Тем не менее Чарли вернулся к 17.30 и забрал мать, которая выглядела не слишком удивленной тем, что больше не умирает. На пути домой она сказала Толстяку Чарли, что планирует потратить свои сбережения на путешествия.
– Врачи говорили, у меня три месяца, – сказала она. – И помню, я подумала, что если встану с больничной койки, отправлюсь посмотреть Париж, Рим и так далее. Съезжу на Барбадос и Сент-Эндрюс. В Африку могу поехать. И в Китай. Мне нравится китайская кухня.
Толстяк Чарли не очень хорошо понимал, что происходит, но чем бы это ни было, винил в происходящем отца. Чарли проводил мать с громадным чемоданом в аэропорт Хитроу и помахал ей на прощанье в зале вылетов международных линий. Она широко улыбалась, крепко зажав в руке паспорт и билеты, и выглядела такой молодой, какой не была на его памяти уже много лет.
Она присылала открытки из Парижа, и из Рима, и из Афин, и из Лагоса, и из Кейптауна. В открытке из Нанкина сообщалось, что ей определенно пришлось не по вкусу то, что называют китайской кухней в Китае и она ждет не дождется возвращения в Лондон, чтобы поесть настоящей китайской еды.
Она умерла во сне, в вильямстаунском отеле, на карибском острове Сент-Эндрюс.

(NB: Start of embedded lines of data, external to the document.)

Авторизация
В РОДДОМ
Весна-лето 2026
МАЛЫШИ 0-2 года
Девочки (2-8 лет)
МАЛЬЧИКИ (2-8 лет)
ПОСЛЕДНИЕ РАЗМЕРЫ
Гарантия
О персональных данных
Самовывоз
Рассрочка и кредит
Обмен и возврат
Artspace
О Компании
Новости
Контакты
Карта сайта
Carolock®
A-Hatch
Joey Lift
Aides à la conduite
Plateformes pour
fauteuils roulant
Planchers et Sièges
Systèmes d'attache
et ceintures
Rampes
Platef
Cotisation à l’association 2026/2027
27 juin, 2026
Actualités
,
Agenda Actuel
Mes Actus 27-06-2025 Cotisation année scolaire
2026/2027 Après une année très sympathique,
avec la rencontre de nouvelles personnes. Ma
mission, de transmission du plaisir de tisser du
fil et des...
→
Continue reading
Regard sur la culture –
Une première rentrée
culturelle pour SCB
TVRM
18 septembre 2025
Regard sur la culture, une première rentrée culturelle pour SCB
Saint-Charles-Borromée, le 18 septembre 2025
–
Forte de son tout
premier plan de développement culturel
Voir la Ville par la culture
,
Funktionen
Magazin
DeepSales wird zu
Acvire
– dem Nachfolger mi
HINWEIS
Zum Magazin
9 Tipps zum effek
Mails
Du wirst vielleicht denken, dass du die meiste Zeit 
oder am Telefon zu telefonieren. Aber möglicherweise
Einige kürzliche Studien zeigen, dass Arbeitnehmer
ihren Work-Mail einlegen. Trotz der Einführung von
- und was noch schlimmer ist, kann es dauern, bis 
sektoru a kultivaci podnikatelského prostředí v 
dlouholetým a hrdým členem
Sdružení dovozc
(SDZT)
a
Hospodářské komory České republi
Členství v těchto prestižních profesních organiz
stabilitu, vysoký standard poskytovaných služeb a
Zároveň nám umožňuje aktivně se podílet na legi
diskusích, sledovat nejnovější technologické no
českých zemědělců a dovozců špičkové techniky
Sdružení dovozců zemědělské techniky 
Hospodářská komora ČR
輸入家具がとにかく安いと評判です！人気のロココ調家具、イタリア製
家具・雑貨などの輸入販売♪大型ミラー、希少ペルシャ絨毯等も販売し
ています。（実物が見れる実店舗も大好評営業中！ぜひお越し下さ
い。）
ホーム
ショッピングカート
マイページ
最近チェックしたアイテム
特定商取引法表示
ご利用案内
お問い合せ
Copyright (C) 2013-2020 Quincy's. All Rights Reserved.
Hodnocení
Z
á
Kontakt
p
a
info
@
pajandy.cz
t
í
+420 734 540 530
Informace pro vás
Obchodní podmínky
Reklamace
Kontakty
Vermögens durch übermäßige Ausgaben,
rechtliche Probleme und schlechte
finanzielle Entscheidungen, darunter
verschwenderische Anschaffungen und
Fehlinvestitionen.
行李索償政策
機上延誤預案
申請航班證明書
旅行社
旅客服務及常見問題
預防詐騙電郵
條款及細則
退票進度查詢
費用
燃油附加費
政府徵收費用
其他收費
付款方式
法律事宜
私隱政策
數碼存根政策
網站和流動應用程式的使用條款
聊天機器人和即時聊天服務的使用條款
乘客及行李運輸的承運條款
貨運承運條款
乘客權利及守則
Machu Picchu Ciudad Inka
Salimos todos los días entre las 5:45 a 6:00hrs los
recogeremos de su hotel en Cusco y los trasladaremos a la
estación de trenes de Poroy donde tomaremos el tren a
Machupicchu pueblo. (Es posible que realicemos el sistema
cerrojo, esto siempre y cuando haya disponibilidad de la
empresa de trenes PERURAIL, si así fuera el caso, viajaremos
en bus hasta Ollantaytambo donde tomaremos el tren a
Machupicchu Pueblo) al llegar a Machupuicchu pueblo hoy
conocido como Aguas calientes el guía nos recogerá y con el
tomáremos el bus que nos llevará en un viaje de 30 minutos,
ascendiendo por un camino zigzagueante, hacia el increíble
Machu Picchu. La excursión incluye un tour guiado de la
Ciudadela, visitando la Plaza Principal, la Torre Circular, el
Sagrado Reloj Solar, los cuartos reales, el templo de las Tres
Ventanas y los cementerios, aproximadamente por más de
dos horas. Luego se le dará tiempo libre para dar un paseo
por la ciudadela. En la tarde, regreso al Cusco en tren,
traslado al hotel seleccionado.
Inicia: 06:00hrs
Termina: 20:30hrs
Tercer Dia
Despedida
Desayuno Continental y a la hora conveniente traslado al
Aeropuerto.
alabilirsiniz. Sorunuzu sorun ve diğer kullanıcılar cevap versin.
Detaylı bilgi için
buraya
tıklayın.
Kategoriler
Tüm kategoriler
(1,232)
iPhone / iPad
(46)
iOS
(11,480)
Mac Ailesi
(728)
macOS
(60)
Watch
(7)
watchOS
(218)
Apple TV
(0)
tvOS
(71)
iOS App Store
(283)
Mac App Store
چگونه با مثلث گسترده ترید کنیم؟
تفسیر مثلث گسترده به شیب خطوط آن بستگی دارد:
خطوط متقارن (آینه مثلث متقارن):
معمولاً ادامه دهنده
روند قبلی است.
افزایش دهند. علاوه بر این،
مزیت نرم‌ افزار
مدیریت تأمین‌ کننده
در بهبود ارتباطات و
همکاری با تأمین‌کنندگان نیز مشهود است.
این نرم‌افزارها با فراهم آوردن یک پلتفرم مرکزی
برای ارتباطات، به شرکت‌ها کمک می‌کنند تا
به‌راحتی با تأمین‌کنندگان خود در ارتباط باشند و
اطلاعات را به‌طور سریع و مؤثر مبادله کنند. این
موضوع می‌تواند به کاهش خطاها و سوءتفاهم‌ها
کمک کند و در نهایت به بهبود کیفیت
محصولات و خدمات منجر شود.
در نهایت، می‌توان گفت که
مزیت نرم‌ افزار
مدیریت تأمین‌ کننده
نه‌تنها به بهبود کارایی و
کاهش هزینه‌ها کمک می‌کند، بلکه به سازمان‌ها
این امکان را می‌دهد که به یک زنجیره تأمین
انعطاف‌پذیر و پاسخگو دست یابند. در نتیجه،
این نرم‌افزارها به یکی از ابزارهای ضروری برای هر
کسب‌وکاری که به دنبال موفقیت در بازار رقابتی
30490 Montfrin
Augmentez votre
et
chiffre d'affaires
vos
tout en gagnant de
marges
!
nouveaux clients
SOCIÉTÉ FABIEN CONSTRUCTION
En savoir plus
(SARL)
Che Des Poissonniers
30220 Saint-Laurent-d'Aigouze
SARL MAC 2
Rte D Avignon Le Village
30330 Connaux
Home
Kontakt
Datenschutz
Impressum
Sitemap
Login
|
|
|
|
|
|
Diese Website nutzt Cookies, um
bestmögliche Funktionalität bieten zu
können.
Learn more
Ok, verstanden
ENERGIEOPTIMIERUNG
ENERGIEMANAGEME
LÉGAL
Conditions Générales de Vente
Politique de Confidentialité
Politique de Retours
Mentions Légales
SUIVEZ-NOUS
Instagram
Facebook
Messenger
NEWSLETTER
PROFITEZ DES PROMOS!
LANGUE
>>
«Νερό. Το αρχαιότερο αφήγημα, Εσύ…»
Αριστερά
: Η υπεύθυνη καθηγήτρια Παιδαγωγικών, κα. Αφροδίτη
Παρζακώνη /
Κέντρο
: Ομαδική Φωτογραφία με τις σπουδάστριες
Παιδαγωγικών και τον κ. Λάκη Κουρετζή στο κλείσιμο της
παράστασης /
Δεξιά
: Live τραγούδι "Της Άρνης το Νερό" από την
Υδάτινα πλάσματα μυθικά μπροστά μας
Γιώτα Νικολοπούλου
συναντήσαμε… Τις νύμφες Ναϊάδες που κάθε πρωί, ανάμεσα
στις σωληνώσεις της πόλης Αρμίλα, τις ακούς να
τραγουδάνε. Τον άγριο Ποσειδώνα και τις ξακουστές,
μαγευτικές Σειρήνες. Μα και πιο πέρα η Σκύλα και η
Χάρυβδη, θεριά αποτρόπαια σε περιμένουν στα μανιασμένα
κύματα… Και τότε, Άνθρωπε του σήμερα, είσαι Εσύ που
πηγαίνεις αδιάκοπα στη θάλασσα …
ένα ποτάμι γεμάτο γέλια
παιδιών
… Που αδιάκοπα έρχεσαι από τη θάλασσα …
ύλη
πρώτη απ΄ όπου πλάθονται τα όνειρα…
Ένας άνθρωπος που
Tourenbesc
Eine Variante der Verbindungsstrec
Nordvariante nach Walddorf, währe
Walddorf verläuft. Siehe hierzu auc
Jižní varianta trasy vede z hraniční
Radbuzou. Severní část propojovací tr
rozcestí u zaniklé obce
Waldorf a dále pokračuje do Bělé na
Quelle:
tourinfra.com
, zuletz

Во время похорон в южном лондонском крематории Толстяк Чарли все ждал, что появится отец: он представлял себе, как старик выходит на сцену во главе джаз-банда или ведет по проходу клоунскую труппу, или полдюжины пыхтящих сигарами шимпанзе на великах; служба уже началась, а Толстяк Чарли все оглядывался через плечо на дверь часовни. Но отца не было, и лишь друзья матери и дальние родственники – главным образом, дородные женщины в черных шляпках – покачивали головами, промокали глаза и то и дело сморкались.
Только во время последнего гимна, после того как нажали кнопку, и мать Толстяка Чарли проследовала с ленты конвейера к своему последнему воздаянию, Толстяк Чарли заметил в дальнем конце часовни человека примерно своих лет. Это явно был не отец. Это был некто, кого он не знал, некто, кого он мог попросту не заметить, там, на задах, в тени, но он искал глазами отца… и увидел незнакомца в элегантном черном костюме, взгляд уперт в пол, руки скрещены на груди.
Толстяк Чарли позволил своему взгляду задержаться на одно лишнее мгновение, незнакомец посмотрел на Толстяка Чарли и вдруг улыбнулся безрадостной улыбкой, какой улыбаются люди, желая показать, что у вас общее горе. Незнакомцы так не улыбаются, а Толстяк Чарли не мог понять, кто это. Он отвернулся от него. В это время запели «Swing low, sweet chariot», песню, которую, Толстяк Чарли точно знал, мать никогда не любила, и преподобный Райт пригласил всех на поминки к двоюродной бабушке Толстяка Чарли Аланне.